Handling Big Data at Speed of Light
Today’s digital electronic computing is not equipped to efficiently and cost-effectively handle big-data tasks such as weather prediction and biological process modeling. So a multi-university research team led by the University of Arizona is developing new technologies that use optics to increase computing speed and power.
“Digital electronic computing is reaching its limits in cost and capacity,” said UA electrical and computer engineering professor Mark Neifeld, principal investigator on the five-year $7.5 million U.S. Department of Defense Multidisciplinary University Research Initiative, or MURI project. “Optical technology has the potential to improve complex computing in areas ranging from science and health care to business and defense.”

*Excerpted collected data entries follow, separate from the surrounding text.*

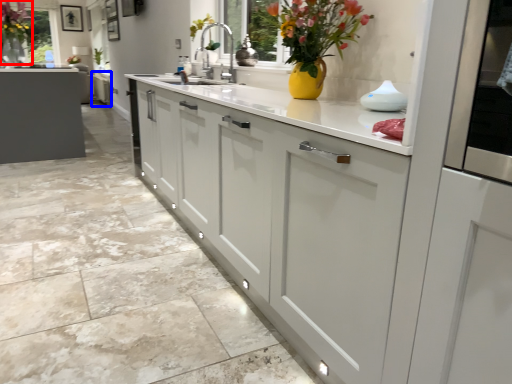 Question: Which object is further to the camera taking this photo, floral arrangement (highlighted by a red box) or cabinetry (highlighted by a blue box)?

Choices:
 (A) floral arrangement
 (B) cabinetry

Answer: (B) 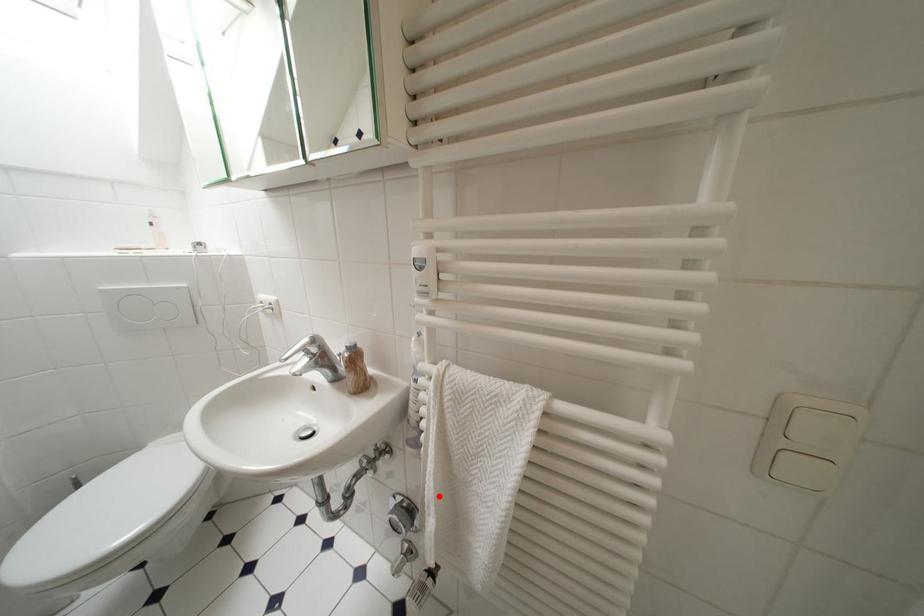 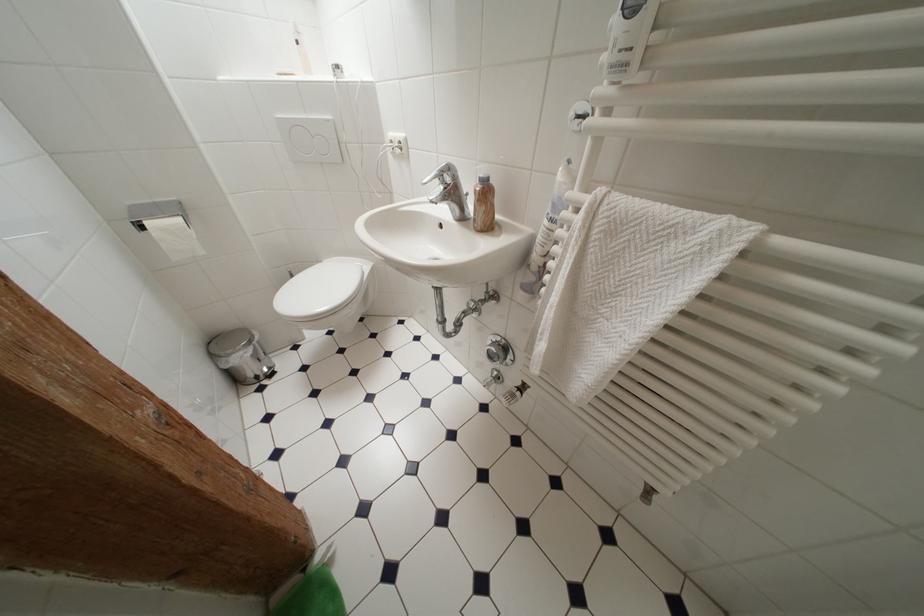 Question: I am providing you with two images of the same scene from different viewpoints. Image1 has a red point marked. In image2, the corresponding 3D location appears at what relative position? Reply with the corresponding letter.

Neifeld, who has a joint appointment in the College of Optical Sciences, and his team will create hybrid computer architectures that combine optical and electronic technologies, allowing for more data to be handled at greater speeds.
Optical computing uses light, or photons, to carry information, and light is faster than electric currents, or electrons, used in conventional computing.
Optics, Neifeld explained, allow for higher bandwidth and massive parallelism, or many processors working in conjunction to perform calculations and program instructions.
Joining Neifeld are UA Optical Sciences professor Nasser Peyghambarian and researchers from the University of California at Berkley, San Diego and Los Angeles.